By Ashley Bailey
, Sunday, August 06, 2006 12:00 AM
When it was first discovered in East Africa in the late 1960s, tasvorite, a green grossular garnet, was hailed as the most significant new green gem since the first finds of demantoid garnet in Russia a century before. Indeed, some distinguished gemologists were so impressed by this new green glory that they said if it had been discovered before emerald, it would have been preferred to the beryl. That’s the highest praise possible.
The name tsavorite was coined by Tiffany’s president Henry Platt around 1970 to honor the fact that the gem’s principal mining deposits were close to Kenya’s famous Tsavo National Park. Tiffany's diamonds and Tiffany's diamond jewelry had always been the staple of their jewelry stores.
Tiffany’s and green garnet go back a long ways. In the 1870s, the store’s legendary gem buyer George Frederick Kunz had been among the first to buy and publicize demantoid garnet. Naturally, Tiffany’s was the logical candidate to introduce tsavorite.
Without a doubt, the Tiffany’s connection proved of great benefit to tsavorite. The gem was quickly mainstreamed and became a jewelry staple. Then in the 1980's, supplies became a trickle and it was believed that this new garnet species was head for extinction. For more than a decade, stones of 1 carat and more were rarities. And the stones that were available looked too much like peridot to keep this gem’s audience.
But just when the future looked bleakest for tsavorite, important large finds were made in Tanzania and Kenya. Suddenly, larger sizes started appearing on the market, along with stones of fine color.
Now there’s been another first for this garnet.

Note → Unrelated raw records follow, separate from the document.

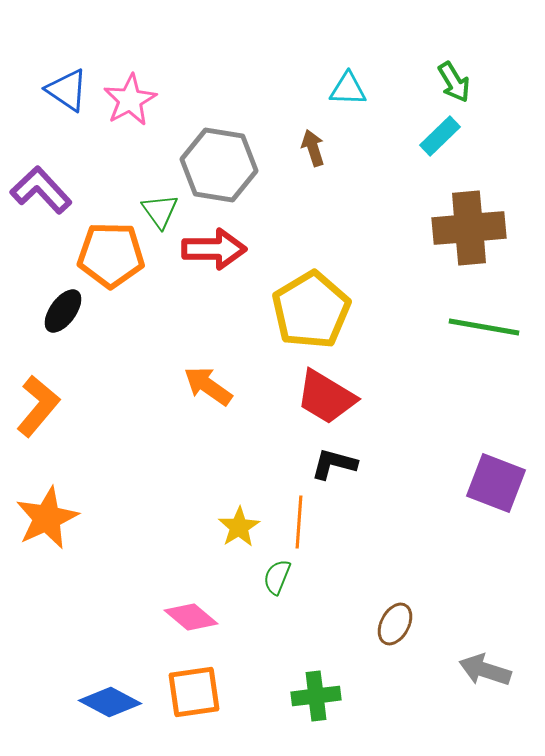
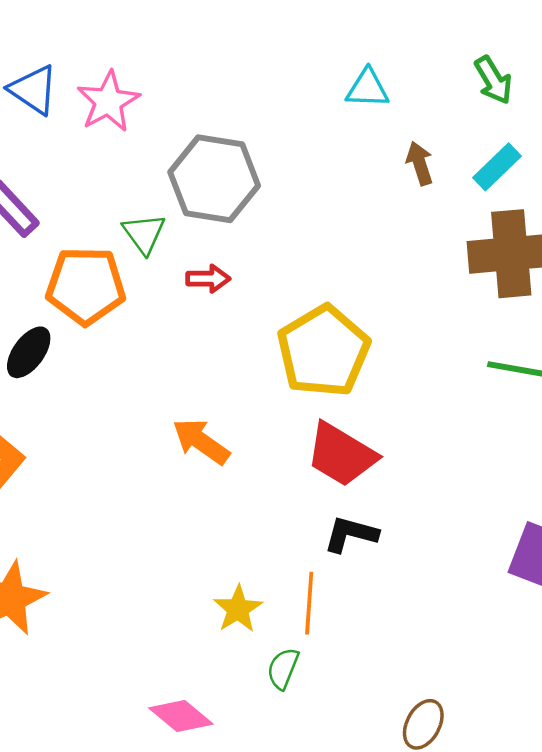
cyan rectangle: (440, 136) -> (497, 167), moved
brown arrow: (313, 148) -> (420, 163), moved
red arrow: (214, 249) -> (208, 279), size x0.6

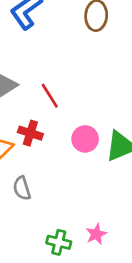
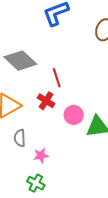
red cross: (30, 133) -> (46, 101), moved
pink star: (96, 234) -> (41, 155), moved

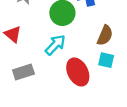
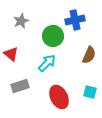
cyan square: (106, 60) -> (90, 92), moved
red ellipse: (78, 72) -> (59, 97), moved

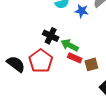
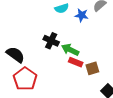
red pentagon: (41, 61) -> (25, 79), moved
black semicircle: (16, 64) -> (15, 55), moved

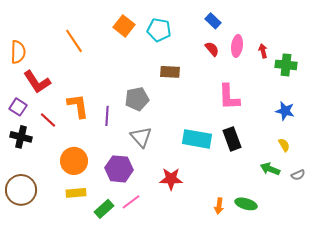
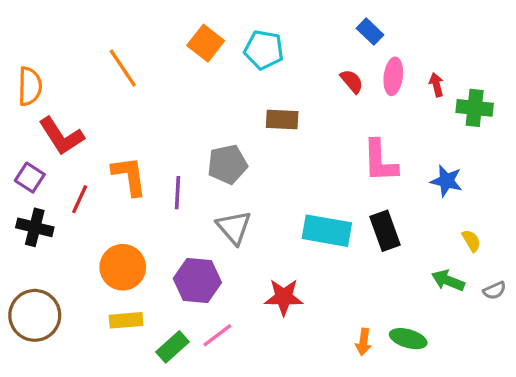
blue rectangle: (213, 21) -> (370, 32), moved
blue star: (285, 111) -> (446, 181), moved
red line: (48, 120) -> (80, 199), turned 72

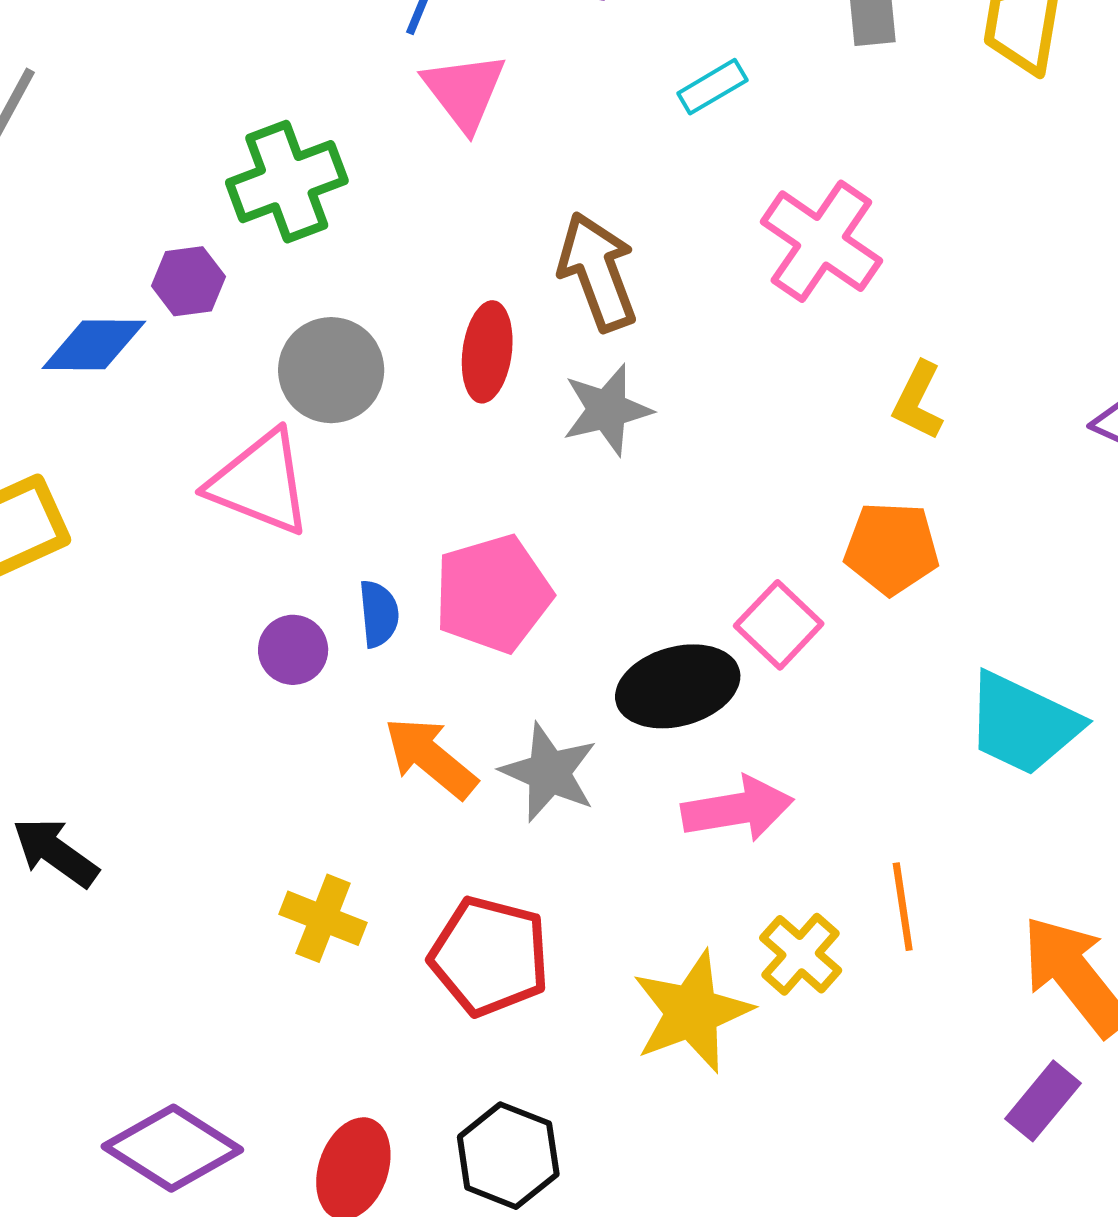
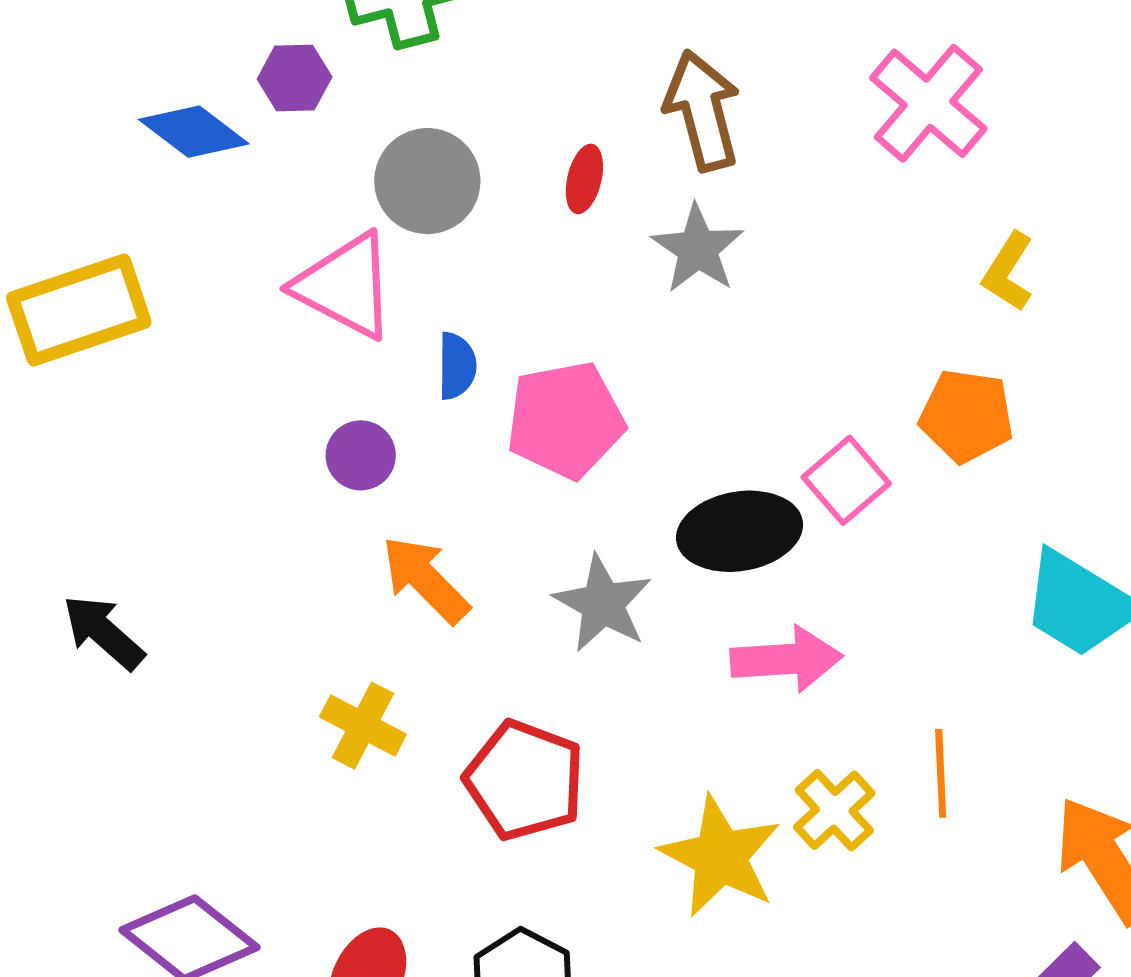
blue diamond: (94, 345) -> (194, 132), turned 31
red ellipse: (487, 352) -> (584, 179), size x0.7
gray star: (607, 410) -> (698, 249), turned -30
blue semicircle: (379, 614) -> (457, 366), moved
orange arrow: (431, 758) -> (425, 580), moved
yellow star: (692, 1012) -> (720, 856), turned -30

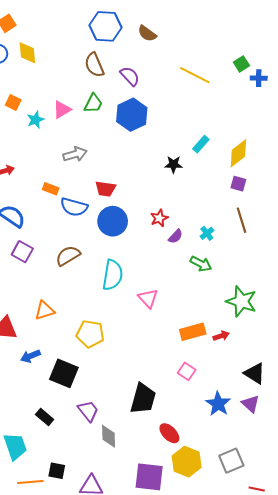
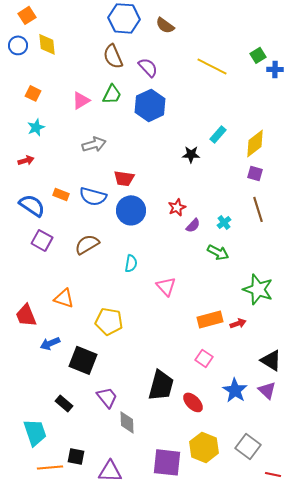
cyan star: (35, 120) -> (36, 127), moved
orange rectangle: (51, 189) -> (61, 194), moved
cyan semicircle: (113, 275) -> (131, 263), size x0.6
orange triangle: (45, 310) -> (64, 298), turned 35
red ellipse: (169, 433) -> (193, 402), moved
gray square: (231, 461) -> (248, 446), turned -30

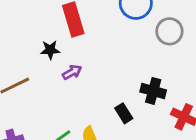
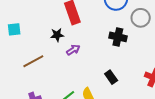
black cross: (153, 91) -> (118, 37), moved

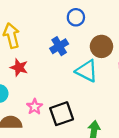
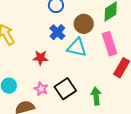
blue cross: (59, 46) -> (57, 32), moved
red star: (19, 67) -> (40, 58), moved

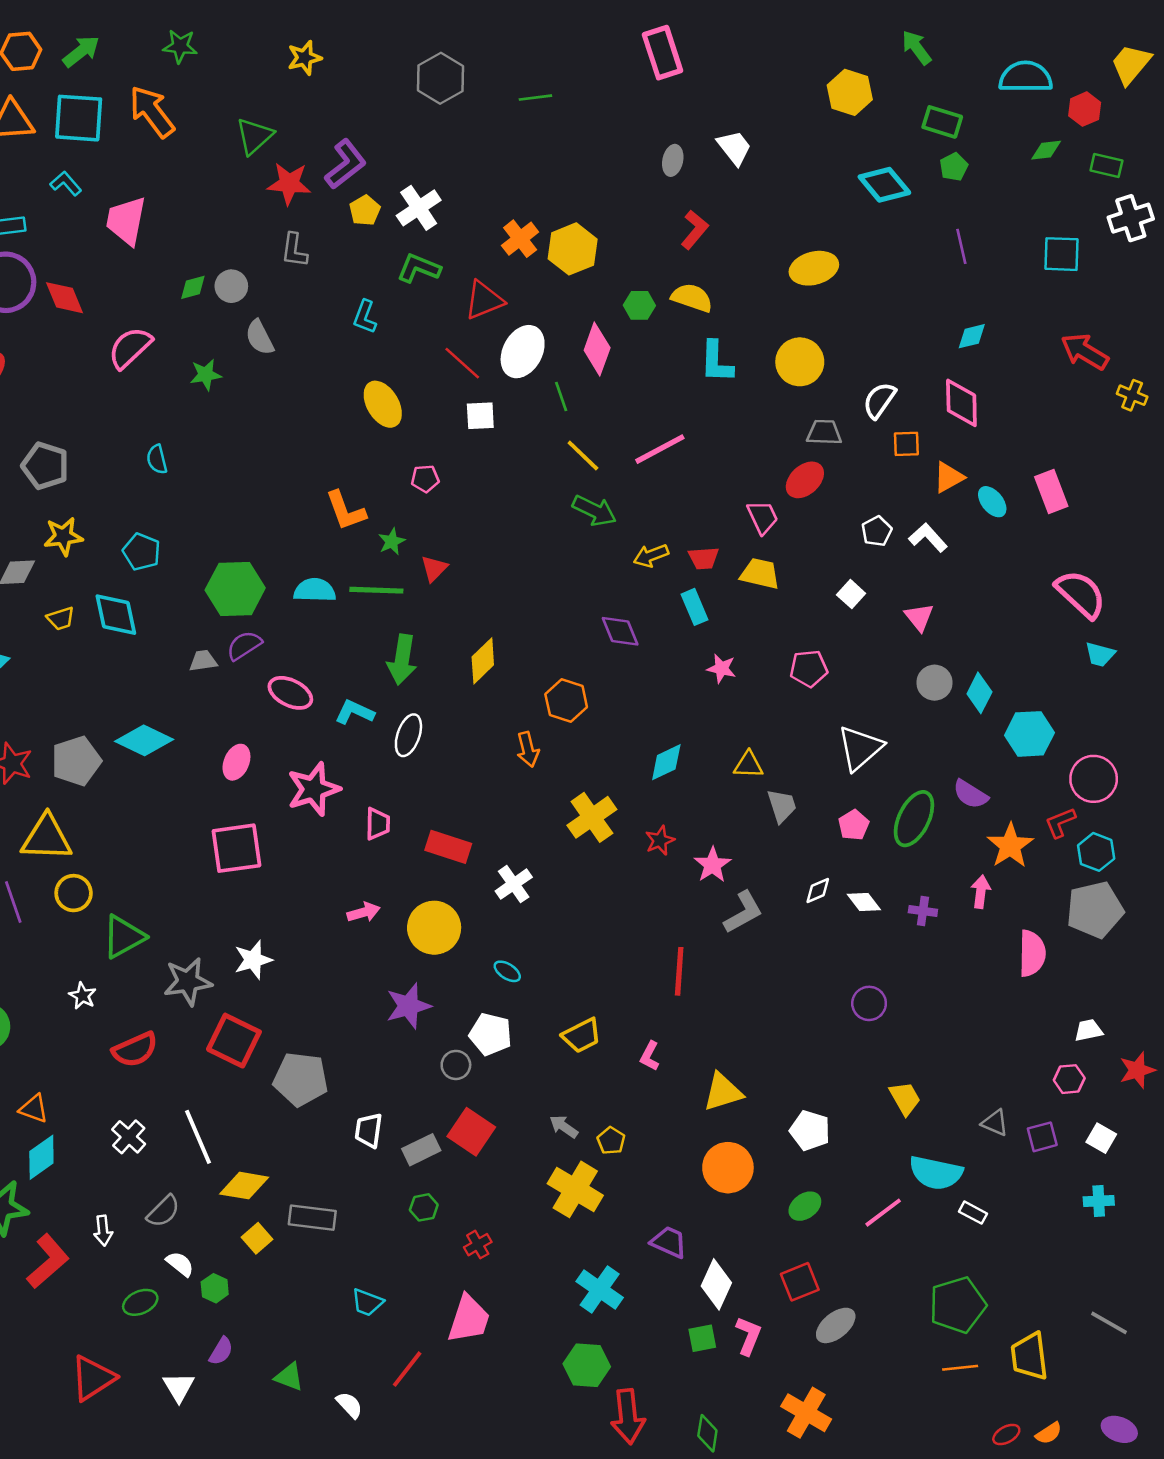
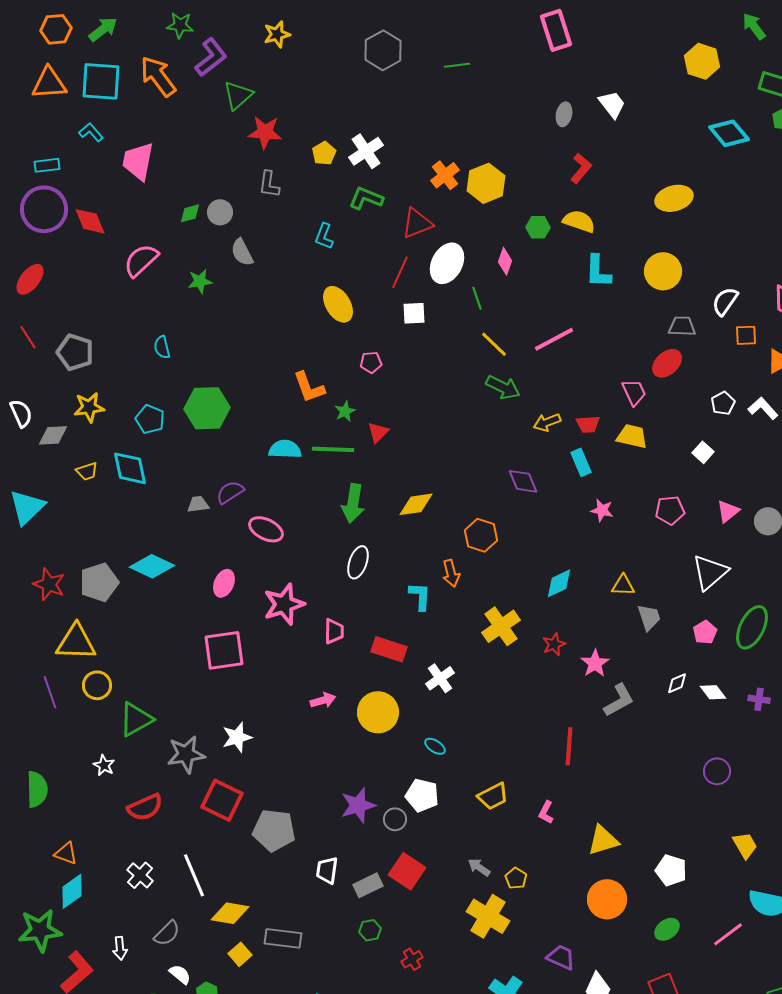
purple L-shape: (346, 164) -> (211, 57), moved
pink diamond: (597, 349) -> (505, 261), size x0.7
red line: (462, 363) -> (400, 272), turned 72
green hexagon: (235, 589) -> (207, 408), moved
pink triangle: (919, 617) -> (728, 511), moved, turned 30
yellow diamond: (483, 661) -> (416, 504), turned 36
cyan L-shape: (355, 712) -> (420, 596), moved, turned 68
purple star: (408, 1006) -> (358, 805), moved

Until 2000, tsavorite was known as an East African gem, found only in Kenya and Tanzania. That year, however, the first green grossular garnets were found in Madagascar, also. As this gem’s geography broadens, so will supply. That means tsavorite is ready to make a big comeback. It couldn’t happen to a finer gem. As one of the few gems that is not routinely heated to improve its color, tsavorite is one of the few remaining all-natural gems left.